(Dataset excerpts)

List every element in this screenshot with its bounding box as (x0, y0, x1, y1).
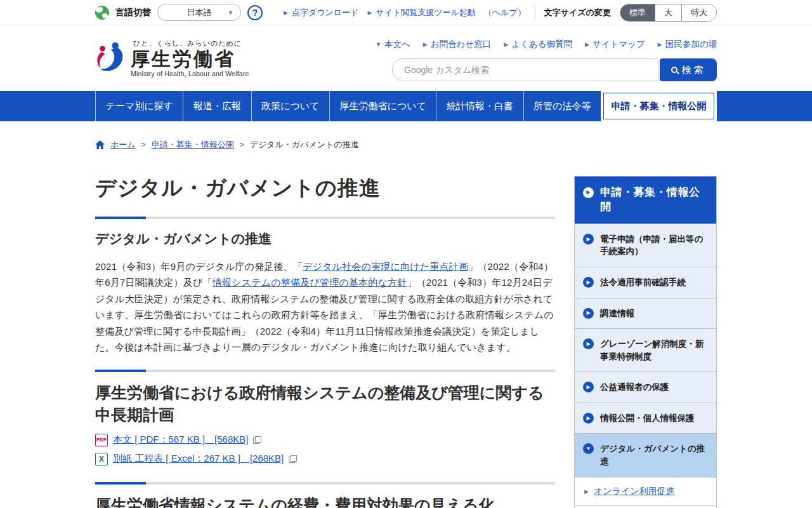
nav-item-6[interactable]: 申請・募集・情報公開 (601, 91, 717, 121)
section-divider (95, 482, 555, 485)
arrow-right-icon: ▶ (284, 10, 288, 16)
file-row-1: X別紙 工程表 [ Excel：267 KB ] [268KB] (95, 451, 555, 467)
breadcrumb-link-1[interactable]: 申請・募集・情報公開 (152, 139, 234, 150)
font-size-button-0[interactable]: 標準 (620, 4, 655, 21)
breadcrumb-link-0[interactable]: ホーム (110, 139, 136, 150)
arrow-right-icon: ▶ (504, 41, 508, 48)
section-divider (95, 217, 555, 219)
mhlw-logo-icon (95, 41, 126, 76)
sidebar-list: ▶申請・募集・情報公開▶電子申請（申請・届出等の手続案内）▶法令適用事前確認手続… (574, 176, 717, 508)
search-icon (671, 67, 678, 73)
circle-arrow-right-icon: ▶ (583, 277, 594, 288)
breadcrumb-trail: ホーム>申請・募集・情報公開>デジタル・ガバメントの推進 (110, 139, 359, 150)
nav-item-0[interactable]: テーマ別に探す (95, 91, 183, 121)
sidebar-item-0[interactable]: ▶申請・募集・情報公開 (575, 177, 716, 224)
arrow-right-icon: ▶ (367, 10, 372, 16)
help-icon[interactable]: ? (247, 5, 263, 20)
sidebar-item-label: 申請・募集・情報公開 (600, 185, 708, 215)
global-nav: テーマ別に探す報道・広報政策について厚生労働省について統計情報・白書所管の法令等… (0, 91, 812, 121)
site-name: 厚生労働省 (131, 48, 249, 70)
search-button[interactable]: 検索 (660, 58, 717, 81)
breadcrumb-separator: > (141, 140, 146, 149)
search-button-label: 検索 (682, 64, 706, 76)
quick-link-1[interactable]: お問合わせ窓口 (431, 39, 491, 50)
circle-arrow-right-icon: ▶ (583, 413, 594, 424)
nav-item-1[interactable]: 報道・広報 (183, 91, 251, 121)
global-nav-items: テーマ別に探す報道・広報政策について厚生労働省について統計情報・白書所管の法令等… (95, 91, 717, 121)
sidebar-stub-row (575, 506, 716, 508)
sidebar-item-1[interactable]: ▶電子申請（申請・届出等の手続案内） (575, 224, 716, 267)
home-icon (95, 140, 105, 149)
quick-link-item: ▶国民参加の場 (658, 39, 717, 50)
nav-item-5[interactable]: 所管の法令等 (523, 91, 601, 121)
external-link-icon (253, 436, 261, 444)
sidebar-item-label: 調達情報 (600, 307, 634, 320)
logo-text: ひと、くらし、みらいのために 厚生労働省 Ministry of Health,… (131, 39, 249, 78)
language-switch-label: 言語切替 (115, 7, 151, 18)
breadcrumb-separator: > (240, 140, 244, 149)
circle-arrow-right-icon: ▶ (583, 187, 594, 198)
sidebar-item-label: 公益通報者の保護 (600, 381, 669, 394)
circle-arrow-right-icon: ▶ (583, 382, 594, 392)
quick-link-item: ▼本文へ (376, 39, 410, 50)
arrow-down-icon: ▼ (376, 41, 381, 48)
sidebar: ▶申請・募集・情報公開▶電子申請（申請・届出等の手続案内）▶法令適用事前確認手続… (574, 176, 717, 508)
quick-link-item: ▶よくある御質問 (504, 39, 572, 50)
sidebar-item-5[interactable]: ▶公益通報者の保護 (575, 372, 716, 403)
excel-icon: X (95, 453, 108, 465)
sidebar-item-label: 電子申請（申請・届出等の手続案内） (600, 233, 708, 258)
inline-link[interactable]: 情報システムの整備及び管理の基本的な方針 (213, 277, 407, 288)
quick-link-3[interactable]: サイトマップ (593, 39, 645, 50)
section1-heading: デジタル・ガバメントの推進 (95, 230, 555, 248)
file-row-0: PDF本文 [ PDF：567 KB ] [568KB] (95, 432, 555, 448)
sidebar-sub-item-0: ▶オンライン利用促進 (575, 478, 716, 506)
nav-item-4[interactable]: 統計情報・白書 (436, 91, 523, 121)
sidebar-sub-link-0[interactable]: オンライン利用促進 (594, 486, 675, 497)
font-size-button-1[interactable]: 大 (655, 4, 681, 21)
vertical-divider (535, 7, 535, 18)
circle-arrow-down-icon: ▼ (583, 443, 594, 454)
sidebar-item-2[interactable]: ▶法令適用事前確認手続 (575, 267, 716, 298)
sidebar-item-label: 法令適用事前確認手続 (600, 276, 686, 289)
sidebar-item-7[interactable]: ▼デジタル・ガバメントの推進 (575, 434, 716, 477)
inline-link[interactable]: デジタル社会の実現に向けた重点計画 (303, 261, 468, 272)
site-name-en: Ministry of Health, Labour and Welfare (131, 70, 249, 77)
section2-heading: 厚生労働省における政府情報システムの整備及び管理に関する中長期計画 (95, 382, 555, 426)
intro-paragraph: 2021（令和3）年9月のデジタル庁の発足後、「デジタル社会の実現に向けた重点計… (95, 258, 555, 356)
sidebar-item-4[interactable]: ▶グレーゾーン解消制度・新事業特例制度 (575, 329, 716, 372)
circle-arrow-right-icon: ▶ (583, 234, 594, 244)
file-link-1[interactable]: 別紙 工程表 [ Excel：267 KB ] [268KB] (113, 453, 284, 465)
file-list: PDF本文 [ PDF：567 KB ] [568KB]X別紙 工程表 [ Ex… (95, 432, 555, 467)
breadcrumb-current: デジタル・ガバメントの推進 (250, 139, 359, 150)
section3-heading: 厚生労働省情報システムの経費・費用対効果の見える化 (95, 494, 555, 508)
sidebar-item-3[interactable]: ▶調達情報 (575, 298, 716, 330)
nav-item-3[interactable]: 厚生労働省について (329, 91, 436, 121)
quick-link-2[interactable]: よくある御質問 (511, 39, 572, 50)
main-column: デジタル・ガバメントの推進 デジタル・ガバメントの推進 2021（令和3）年9月… (95, 150, 555, 508)
utility-link[interactable]: 点字ダウンロード (292, 7, 359, 18)
site-logo[interactable]: ひと、くらし、みらいのために 厚生労働省 Ministry of Health,… (95, 39, 249, 78)
font-size-label: 文字サイズの変更 (544, 7, 611, 18)
pdf-icon: PDF (95, 434, 108, 446)
quick-link-item: ▶サイトマップ (585, 39, 645, 50)
arrow-right-icon: ▶ (658, 41, 662, 48)
quick-link-0[interactable]: 本文へ (384, 39, 410, 50)
file-link-0[interactable]: 本文 [ PDF：567 KB ] [568KB] (113, 434, 248, 446)
logo-tagline: ひと、くらし、みらいのために (131, 39, 249, 48)
utility-link[interactable]: サイト閲覧支援ツール起動 （ヘルプ） (376, 7, 525, 18)
language-select[interactable]: 日本語 ▼ (157, 4, 241, 21)
content: デジタル・ガバメントの推進 デジタル・ガバメントの推進 2021（令和3）年9月… (95, 150, 717, 508)
search-input[interactable] (392, 58, 658, 81)
arrow-right-icon: ▶ (585, 41, 589, 48)
font-size-button-2[interactable]: 特大 (681, 4, 716, 21)
quick-link-4[interactable]: 国民参加の場 (665, 39, 717, 50)
external-link-icon (289, 455, 297, 463)
sidebar-item-6[interactable]: ▶情報公開・個人情報保護 (575, 403, 716, 434)
nav-item-2[interactable]: 政策について (251, 91, 329, 121)
header-quick-links: ▼本文へ▶お問合わせ窓口▶よくある御質問▶サイトマップ▶国民参加の場 (376, 39, 717, 50)
chevron-down-icon: ▼ (228, 10, 233, 16)
search-bar: 検索 (392, 58, 717, 81)
globe-icon (95, 6, 109, 20)
sidebar-item-label: 情報公開・個人情報保護 (600, 412, 695, 425)
language-select-value: 日本語 (187, 7, 212, 18)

(End Dataset excerpts)

▶ **Exercise goal**:
For this exercise, find all lines in the records containing the word "divider" and copy them.

▶ **Output of the task**:
section-divider (95, 482, 555, 485)
section-divider (95, 217, 555, 219)
vertical-divider (535, 7, 535, 18)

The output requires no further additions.